**What is needed**:
Locate the word "Steam" in the entries below, then gather every line that holds it.

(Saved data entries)
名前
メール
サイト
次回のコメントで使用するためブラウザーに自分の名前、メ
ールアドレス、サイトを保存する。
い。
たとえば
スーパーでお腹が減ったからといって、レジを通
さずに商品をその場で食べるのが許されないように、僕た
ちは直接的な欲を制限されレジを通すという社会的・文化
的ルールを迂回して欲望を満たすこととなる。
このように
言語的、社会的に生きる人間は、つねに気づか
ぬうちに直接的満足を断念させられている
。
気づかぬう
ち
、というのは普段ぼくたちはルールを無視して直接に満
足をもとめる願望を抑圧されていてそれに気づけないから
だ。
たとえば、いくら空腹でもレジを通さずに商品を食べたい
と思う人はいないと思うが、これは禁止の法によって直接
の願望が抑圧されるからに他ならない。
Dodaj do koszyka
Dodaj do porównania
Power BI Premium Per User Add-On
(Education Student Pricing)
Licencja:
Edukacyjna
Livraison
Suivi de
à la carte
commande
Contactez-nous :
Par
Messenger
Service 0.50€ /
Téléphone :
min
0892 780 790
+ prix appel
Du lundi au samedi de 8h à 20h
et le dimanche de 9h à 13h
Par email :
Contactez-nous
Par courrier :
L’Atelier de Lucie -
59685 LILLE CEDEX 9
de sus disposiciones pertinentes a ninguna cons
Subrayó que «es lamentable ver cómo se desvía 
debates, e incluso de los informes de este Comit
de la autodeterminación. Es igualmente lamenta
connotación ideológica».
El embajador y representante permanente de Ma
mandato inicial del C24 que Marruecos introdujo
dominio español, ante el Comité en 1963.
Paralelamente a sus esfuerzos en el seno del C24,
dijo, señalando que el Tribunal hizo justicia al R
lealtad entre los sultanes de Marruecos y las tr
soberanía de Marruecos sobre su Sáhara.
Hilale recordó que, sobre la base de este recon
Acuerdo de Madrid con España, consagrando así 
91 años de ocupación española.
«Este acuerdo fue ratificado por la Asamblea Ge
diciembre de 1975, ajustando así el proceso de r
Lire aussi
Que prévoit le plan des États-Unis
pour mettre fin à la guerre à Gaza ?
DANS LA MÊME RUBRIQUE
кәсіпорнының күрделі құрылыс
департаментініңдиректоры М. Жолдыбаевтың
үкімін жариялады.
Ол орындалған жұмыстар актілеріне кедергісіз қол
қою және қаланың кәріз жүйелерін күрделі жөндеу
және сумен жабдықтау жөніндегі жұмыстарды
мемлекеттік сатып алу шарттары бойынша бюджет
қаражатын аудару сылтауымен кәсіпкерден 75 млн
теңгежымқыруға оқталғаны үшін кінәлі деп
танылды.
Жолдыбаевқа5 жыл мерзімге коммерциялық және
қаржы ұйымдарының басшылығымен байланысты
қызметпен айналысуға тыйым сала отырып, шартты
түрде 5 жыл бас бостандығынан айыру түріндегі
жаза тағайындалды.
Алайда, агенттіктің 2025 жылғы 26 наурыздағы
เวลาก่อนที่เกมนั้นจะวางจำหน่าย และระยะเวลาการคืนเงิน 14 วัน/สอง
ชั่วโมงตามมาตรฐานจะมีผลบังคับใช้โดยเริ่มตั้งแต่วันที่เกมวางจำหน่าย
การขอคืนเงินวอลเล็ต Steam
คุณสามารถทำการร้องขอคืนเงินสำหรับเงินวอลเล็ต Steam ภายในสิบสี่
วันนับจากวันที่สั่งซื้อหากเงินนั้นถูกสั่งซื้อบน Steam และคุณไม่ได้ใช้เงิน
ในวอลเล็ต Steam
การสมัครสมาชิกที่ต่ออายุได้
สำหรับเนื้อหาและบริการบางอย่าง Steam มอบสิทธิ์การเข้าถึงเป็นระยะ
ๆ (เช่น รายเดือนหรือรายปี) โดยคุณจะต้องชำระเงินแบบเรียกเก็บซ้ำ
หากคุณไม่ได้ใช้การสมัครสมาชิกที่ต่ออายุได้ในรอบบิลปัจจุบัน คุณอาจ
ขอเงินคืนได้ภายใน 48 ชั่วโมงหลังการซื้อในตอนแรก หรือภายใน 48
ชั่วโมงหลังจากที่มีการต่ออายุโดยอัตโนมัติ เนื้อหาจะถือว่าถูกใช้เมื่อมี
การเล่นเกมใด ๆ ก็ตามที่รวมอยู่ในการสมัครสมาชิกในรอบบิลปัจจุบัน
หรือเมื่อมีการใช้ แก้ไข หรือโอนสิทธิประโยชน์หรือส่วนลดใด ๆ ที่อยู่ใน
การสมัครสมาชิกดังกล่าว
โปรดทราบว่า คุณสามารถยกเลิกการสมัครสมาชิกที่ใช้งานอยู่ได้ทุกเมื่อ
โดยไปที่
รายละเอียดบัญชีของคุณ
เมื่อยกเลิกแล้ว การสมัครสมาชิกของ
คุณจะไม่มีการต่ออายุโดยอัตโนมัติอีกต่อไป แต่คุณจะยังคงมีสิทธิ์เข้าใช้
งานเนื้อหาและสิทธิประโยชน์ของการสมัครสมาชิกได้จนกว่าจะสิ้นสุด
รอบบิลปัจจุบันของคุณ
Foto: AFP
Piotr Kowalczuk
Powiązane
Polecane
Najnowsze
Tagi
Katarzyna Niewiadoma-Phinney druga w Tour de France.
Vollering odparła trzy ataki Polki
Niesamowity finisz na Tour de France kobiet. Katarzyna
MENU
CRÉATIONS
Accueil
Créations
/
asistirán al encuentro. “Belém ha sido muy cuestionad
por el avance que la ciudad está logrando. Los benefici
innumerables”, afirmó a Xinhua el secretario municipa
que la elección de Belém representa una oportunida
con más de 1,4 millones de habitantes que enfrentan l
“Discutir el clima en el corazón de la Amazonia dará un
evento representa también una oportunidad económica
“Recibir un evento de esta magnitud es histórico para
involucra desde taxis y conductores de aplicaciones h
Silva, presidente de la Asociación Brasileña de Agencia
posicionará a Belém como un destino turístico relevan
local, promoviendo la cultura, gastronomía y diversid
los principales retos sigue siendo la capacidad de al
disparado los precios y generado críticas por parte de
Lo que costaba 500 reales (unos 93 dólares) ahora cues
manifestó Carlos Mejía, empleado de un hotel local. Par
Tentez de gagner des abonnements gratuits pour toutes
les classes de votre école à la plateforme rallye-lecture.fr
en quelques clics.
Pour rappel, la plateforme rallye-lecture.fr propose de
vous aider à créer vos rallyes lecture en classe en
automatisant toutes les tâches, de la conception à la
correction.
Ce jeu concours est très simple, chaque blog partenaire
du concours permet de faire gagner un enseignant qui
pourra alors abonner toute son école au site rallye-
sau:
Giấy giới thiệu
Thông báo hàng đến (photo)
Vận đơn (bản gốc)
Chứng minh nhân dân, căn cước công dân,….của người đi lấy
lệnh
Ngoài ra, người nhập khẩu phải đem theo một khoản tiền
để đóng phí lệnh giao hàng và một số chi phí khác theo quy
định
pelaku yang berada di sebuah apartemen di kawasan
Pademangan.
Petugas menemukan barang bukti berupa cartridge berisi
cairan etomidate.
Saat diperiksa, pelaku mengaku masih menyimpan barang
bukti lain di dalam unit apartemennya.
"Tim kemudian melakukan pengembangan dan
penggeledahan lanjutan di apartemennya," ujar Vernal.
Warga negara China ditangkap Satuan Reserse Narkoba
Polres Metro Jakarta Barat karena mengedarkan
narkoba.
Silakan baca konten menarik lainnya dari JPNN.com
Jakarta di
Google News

**Answer section**:
การขอคืนเงินวอลเล็ต Steam
คุณสามารถทำการร้องขอคืนเงินสำหรับเงินวอลเล็ต Steam ภายในสิบสี่
วันนับจากวันที่สั่งซื้อหากเงินนั้นถูกสั่งซื้อบน Steam และคุณไม่ได้ใช้เงิน
ในวอลเล็ต Steam
สำหรับเนื้อหาและบริการบางอย่าง Steam มอบสิทธิ์การเข้าถึงเป็นระยะ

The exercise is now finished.